Operating losses came in at £99.5 million, £10.3 million more than in the same half last year. Again, the company highlighted the impact of a £26.2 million one-off charge that came with disposing of non-core assets and loss-making discontinued categories.
Positively, cash generation over the past year has been stronger, and the company maintains a relatively strong balance sheet, with cash on hand of £392.5 million and an undrawn £170 million revolving credit facility at the end of the reporting period.
However, active customers in key segments THG Beauty and THG Nutrition fell by 10% and 5% respectively.
Where next for THG shares?
THG has run into a plethora of troubles over the past couple of years. CEO Matt Moulding — who has publicly lamented the IPO as a ‘mistake’ — has given up his golden share which blocks takeover attempts. The company rejected an approach by Apollo Global Management in May, arguing it had ‘no merit’ due to ‘inadequate valuations and the nature of those offer structures.’
The price of whey, a key ingredient in its protein shakes, has rocketed. However, the nutrition business did still enjoy record first-half revenues of £340.7m, with adjusted EBITDA of £47.1m, up 71.9%.
Conversely, the key Ingenuity division, which helps other retailers sell online, has come under heavy speculation over future profitability — with revenue falling by nearly 15%. On the other hand, there were some key client wins in the half, including L'Oréal US prestige brands, having listed in the Gartner's Magic Quadrant for Digital Commerce.
Moulding notes that ‘Inflationary pressures provided significant challenges to consumers and businesses alike over the past 18 months. Our strategy of supporting our consumers through 2022, sacrificing margins in the short-term, is bearing fruit. This is reflected in the strong H1 results we've posted today, across adjusted EBITDA and cash.’

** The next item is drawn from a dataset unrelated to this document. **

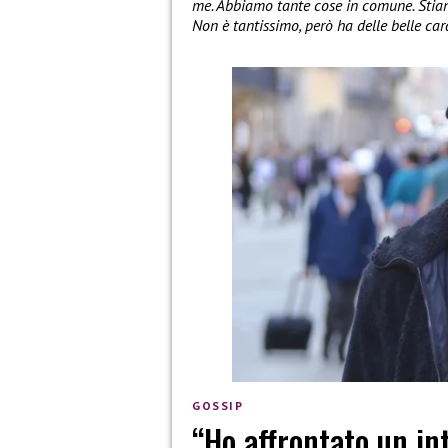
me. Abbiamo tante cose in comune. Stiamo
Non è tantissimo, però ha delle belle cara
GOSSIP
“Ho affrontato un in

Looking forward, the company advises that ‘Q3 revenue exit momentum gives us confidence in full year continuing revenue growth of 0% to -5%.’ While this would represent an improvement from the revenue fall in H1 2023, growth is perhaps not the right word to use — particularly when the company was previously forecasting a low-to-mid-single digit increase.

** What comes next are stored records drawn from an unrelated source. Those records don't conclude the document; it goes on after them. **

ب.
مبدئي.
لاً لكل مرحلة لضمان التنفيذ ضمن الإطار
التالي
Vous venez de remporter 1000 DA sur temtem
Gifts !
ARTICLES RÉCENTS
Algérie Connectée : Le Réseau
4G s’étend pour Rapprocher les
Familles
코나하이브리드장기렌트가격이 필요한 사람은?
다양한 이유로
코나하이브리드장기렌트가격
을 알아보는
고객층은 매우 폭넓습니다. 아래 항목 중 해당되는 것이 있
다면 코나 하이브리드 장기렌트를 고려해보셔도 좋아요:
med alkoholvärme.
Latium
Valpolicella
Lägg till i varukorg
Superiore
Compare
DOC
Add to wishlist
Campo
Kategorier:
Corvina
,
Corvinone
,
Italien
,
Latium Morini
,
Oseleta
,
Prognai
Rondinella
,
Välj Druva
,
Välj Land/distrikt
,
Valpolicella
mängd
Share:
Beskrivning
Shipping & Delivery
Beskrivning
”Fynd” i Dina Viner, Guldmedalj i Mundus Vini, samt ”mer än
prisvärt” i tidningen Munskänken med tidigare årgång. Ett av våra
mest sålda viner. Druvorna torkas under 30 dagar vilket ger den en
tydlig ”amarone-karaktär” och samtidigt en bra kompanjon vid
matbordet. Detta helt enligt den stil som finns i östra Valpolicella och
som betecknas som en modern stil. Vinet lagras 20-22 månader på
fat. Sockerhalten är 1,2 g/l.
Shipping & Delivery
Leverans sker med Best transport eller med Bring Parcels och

THG does anticipate Q3 continuing revenue to be ‘marginally ahead of Q2’ and the board still expects to see ‘FY 2023 Group Adjusted EBITDA in line with the company consensus.’ Encouragingly, it’s expecting to enjoy free cash flow breakeven for FY 2023 as a whole.
Longer-term, THG is still planning to move to the premium segment of the London Stock Exchange and is still facing pressure from several activist investors. Arguably, Moulding’s turnaround strategy is now at a precarious stage, which could nevertheless bear fruit.
Given the share price reaction, value investors may be tempted to buy the dip — but this hasn't been the first dip this year.